No dia 16 de junho de 1959, Beatrice Robinson, natural de Barbados, foi atropelada e morta por um ônibus desgovernado da linha Triagem-Leme, na rua General Severiano esquina com a rua Lauro Sodré, em Botafogo, no Rio de Janeiro. A Sra. Robinson foi arrastada cerca de 3 metros pelo veículo e esmagada contra o muro. O motorista do ônibus, Luís Vieira de Melo, foi condenado a 4 anos de prisão. Um ônibus não se desgoverna, pura e simplesmente, de uma hora para outra.
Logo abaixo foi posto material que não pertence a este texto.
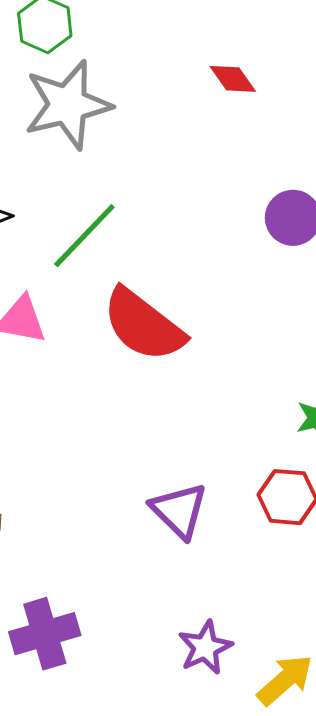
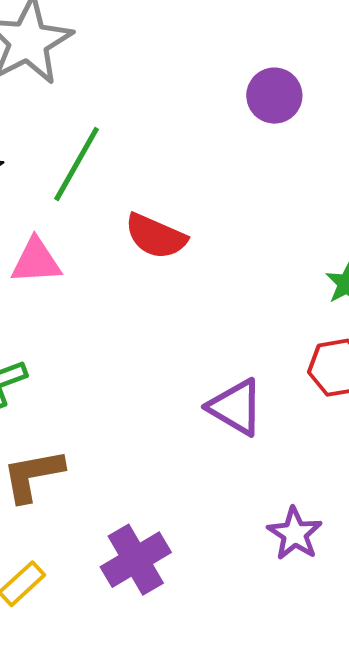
red semicircle: (143, 325) -> (156, 236), size x0.7

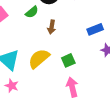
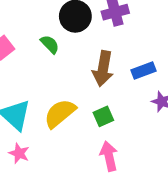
green semicircle: (32, 12) -> (50, 44), turned -96
brown arrow: (52, 27) -> (103, 69), moved, size x1.6

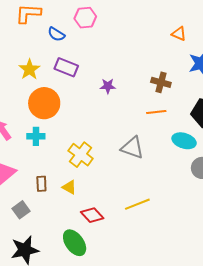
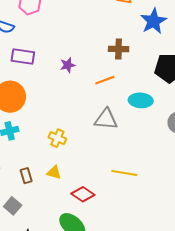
orange line: (156, 112) -> (105, 80), moved
cyan ellipse: (184, 141) -> (141, 100), moved
yellow cross: (81, 155) -> (57, 138), size x0.7
yellow line: (137, 204) -> (124, 173), turned 45

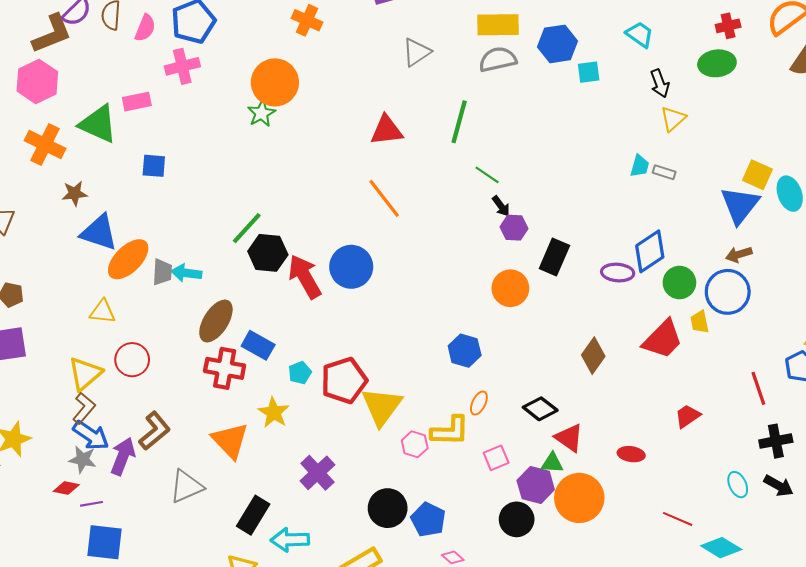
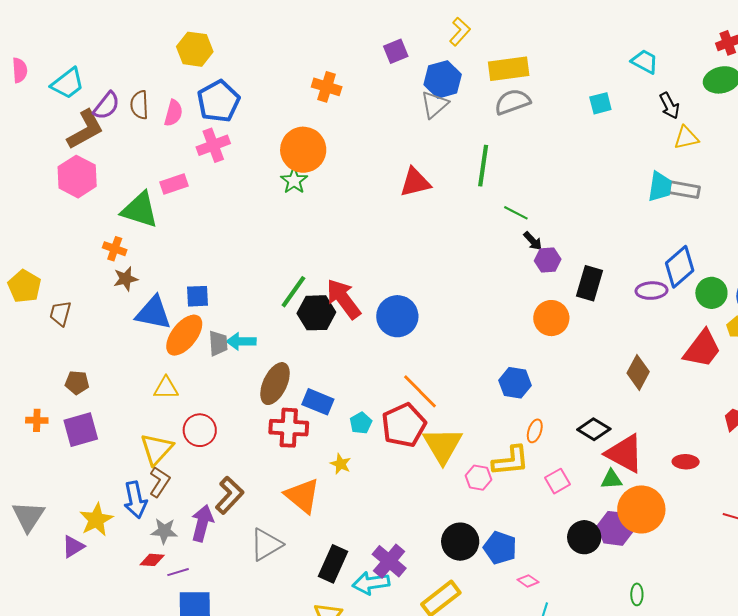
blue hexagon: (557, 44) -> (443, 79), moved
yellow triangle: (673, 119) -> (686, 138), turned 36
orange cross: (45, 144) -> (115, 249), moved, size x0.6
blue square: (154, 166) -> (197, 296), moved
cyan trapezoid: (640, 166) -> (660, 187), size x1.4
gray rectangle: (664, 172) -> (684, 190), size x1.4
orange line: (384, 198) -> (420, 391), moved
red arrow: (305, 277) -> (343, 299), moved
yellow star: (274, 413) -> (341, 464), size x0.7
blue arrow: (91, 435) -> (135, 500), moved, turned 51
red triangle: (569, 438) -> (625, 453), size x1.4
purple cross: (317, 473) -> (389, 561), moved
purple hexagon: (536, 485) -> (615, 528), moved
Talvez o motorista não seja responsável pelo desgoverno do ônibus, a não ser que ele tenha passado a noite bebendo e sambando em um ensaio de alguma escola de samba ou não tenha conseguido dormir por sofrer de insônia e, às 5 horas da manhã, teve de se apresentar para realizar seu trabalho de dirigir um ônibus de transporte urbano no Rio de Janeiro. Não sabemos se foi verificada a responsabilidade da empresa ou do mecânico responsável pela manutenção das condições de trafegabilidade do veículo naquele dia. Também não sabemos se foi verificada a responsabilidade da Prefeitura do Rio de Janeiro com respeito às condições de trafegabilidade das ruas e avenidas por onde o ônibus iria passar e se ela fiscalizava regularmente as condições mecânicas dos veículos de transporte de passageiros na cidade. Outros ainda querem saber por que a Sra. Robinson, barbadiana, cidadã inglesa, insistia em aguardar naquela esquina o sinal abrir para pedestre, estando as ruas completamente vazias, livres de veículos automotivos, para atravessar só quando o sinal fechasse para os veículos, tendo morrido porque simplesmente o ônibus desgovernado não parou no sinal vermelho e avançou sobre a calçada, matando-a. Por que ela insistia em ser inglesa em um país colonizado? Naturalmente, o juiz da 23ª Vara Criminal não deve ter feito as reflexões acima.

Um ônibus não se desgoverna, pura e simplesmente, de uma hora para outra. Isso, é claro, não é uma fatalidade.  Quando um carro de um músico foi atingido por 80 tiros de fuzil disparados por soldados do Exército Brasileiro no Rio de Janeiro, um general formado na Academia Militar das Agulhas Negras, declarou que tal fato fora uma fatalidade. Erros ou incompetências produzidos por seres humanos não são fatalidades.  Também um trem não descarrilha de uma hora para outra e talvez o maquinista não tenha culpa por seu descarrilhamento. O que é preciso fazer sempre é apurar as responsabilidades.  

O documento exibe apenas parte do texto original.